Leidos is seeking a Viral Diagnostics and Assay Development Manager who will direct testing and develop assays for viral products manufactured at a manufacturing facility in Silver Spring, MD. S/he will manage, oversee, and perform assays for the detection of viruses in various matrices, such as culture media, animal and human plasma/blood/serum, and other tissues.
This position is contingent upon contract award.
- Oversee a group of qualified technicians that are responsible for all aspects of testing for quality and safety of viral products that are required in the development process.
- Maintain a validated and calibrated laboratory that will generate data used for Investigational New Drug submissions to the FDA.
- Development of new assays including potency and safety assays for products intended for human use.
- Write and review standard operating procedures.

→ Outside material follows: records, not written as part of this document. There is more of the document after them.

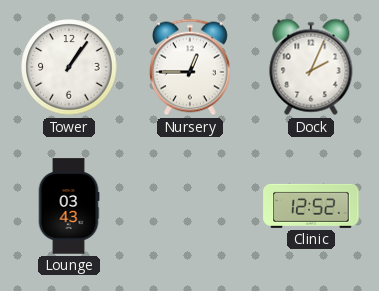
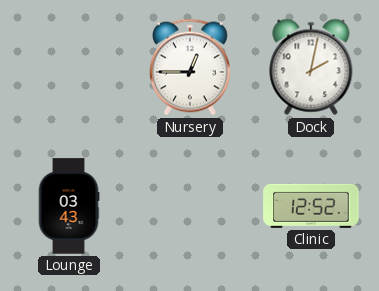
Tower: 1:06 -> none
Dock: 2:04 -> 2:02
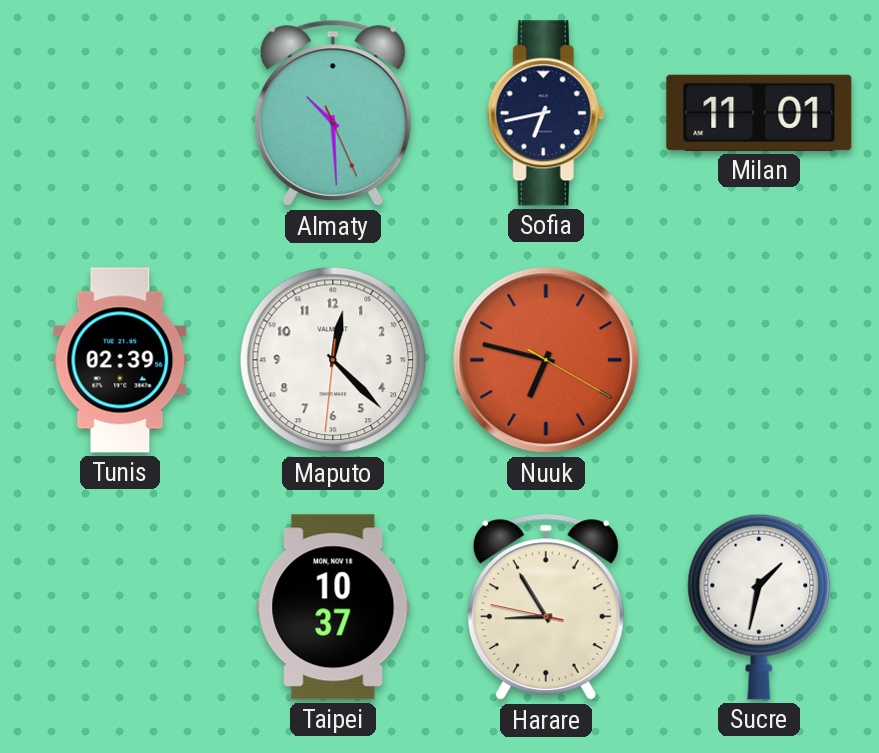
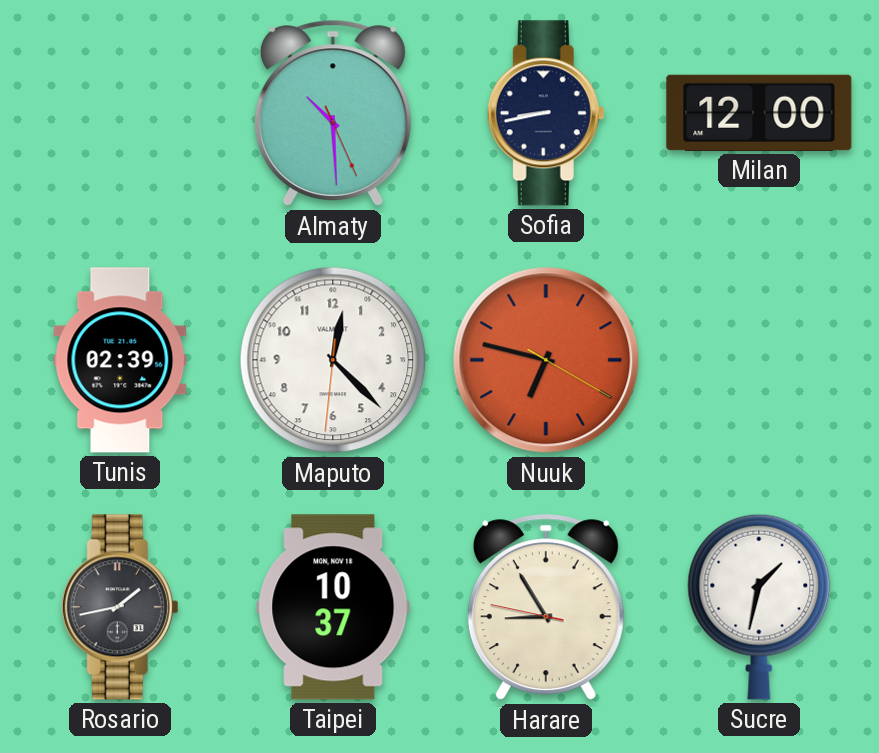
Sofia: 6:43 -> 8:43
Milan: 11:01 -> 12:00
Rosario: none -> 1:43
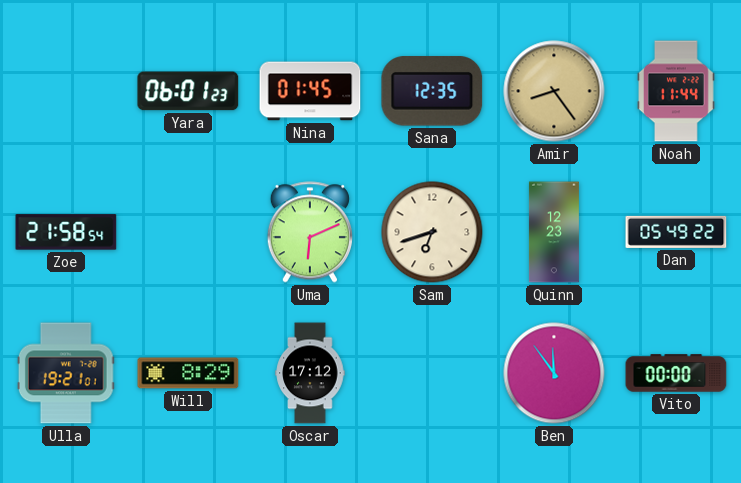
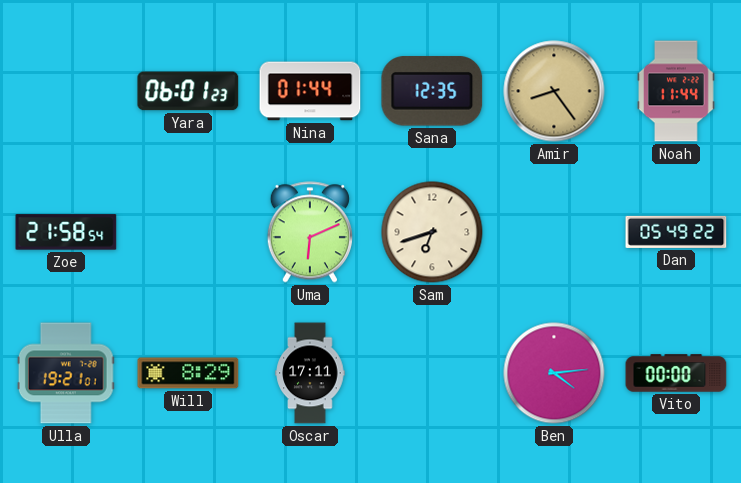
Nina: 01:45 -> 01:44
Quinn: 12:23 -> none
Oscar: 17:12 -> 17:11
Ben: 11:54 -> 4:14
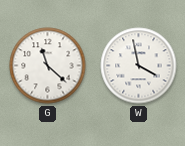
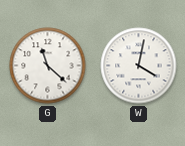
W: 3:58 -> 4:02
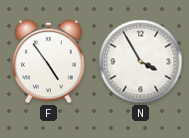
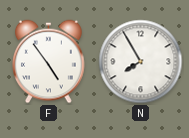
N: 3:55 -> 7:55
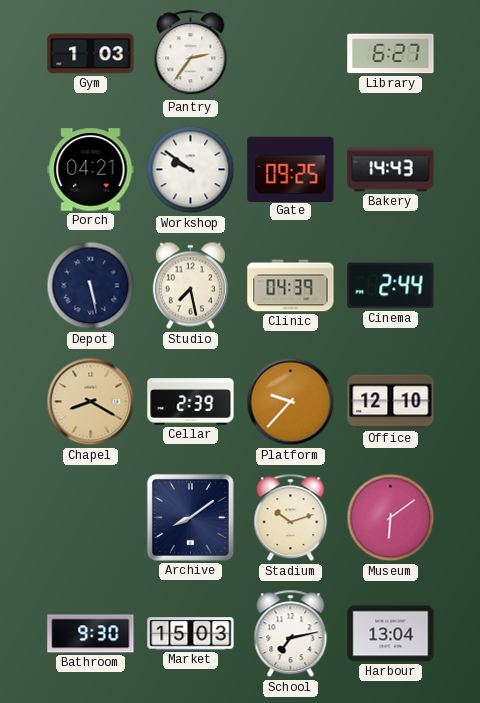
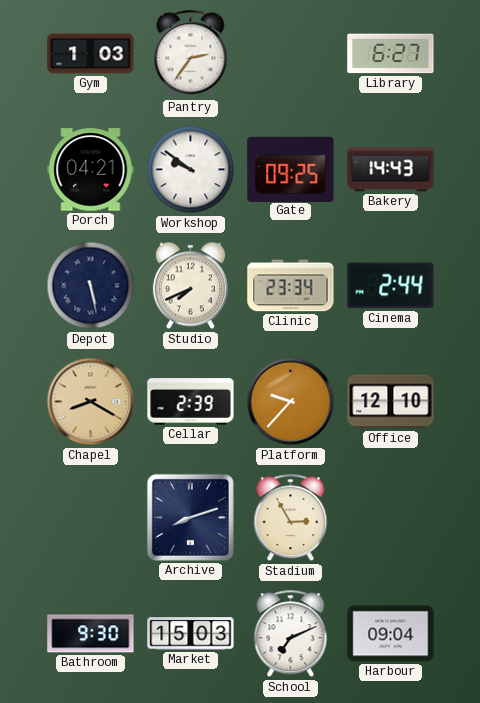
Studio: 7:28 -> 7:41
Clinic: 04:39 -> 23:34
Archive: 8:09 -> 8:12
Stadium: 10:12 -> 2:55
Museum: 6:09 -> none
School: 7:13 -> 7:11
Harbour: 13:04 -> 09:04
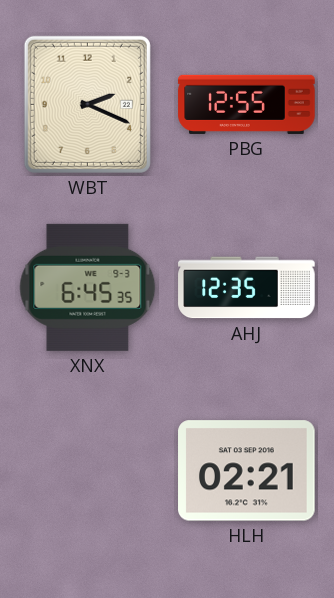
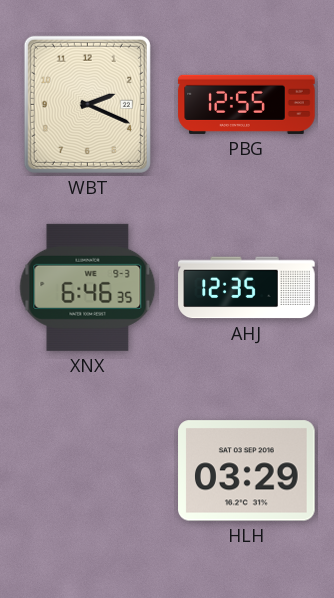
XNX: 6:45 -> 6:46
HLH: 02:21 -> 03:29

- Conduct testing, which may include assay of infectivity, protein and antigen content, potency, purity and other characterization assays required for complete analysis of final products or intermediates.
- Qualification or validation of assays dependent upon the level of regulatory scrutiny
- Participate in the generation of product testing summary reports and Certificates of Analyses.
- MS degree in biochemistry or related science and at least six years of experience in viral testing desired
- At least six years of experience in viral assay development and testing of viral products
- GLP and GMP experience.
- Must possess skills using various types of analytical and laboratory equipment, as well as proficiency with IBM compatible software including spreadsheet programs and word processing programs.
- Must also have four years of managerial/supervisory experience.
- All proposed personnel to perform services contractor must verify employment eligibility (E-Verify) and obtain a favorable National Agency Check (NACI).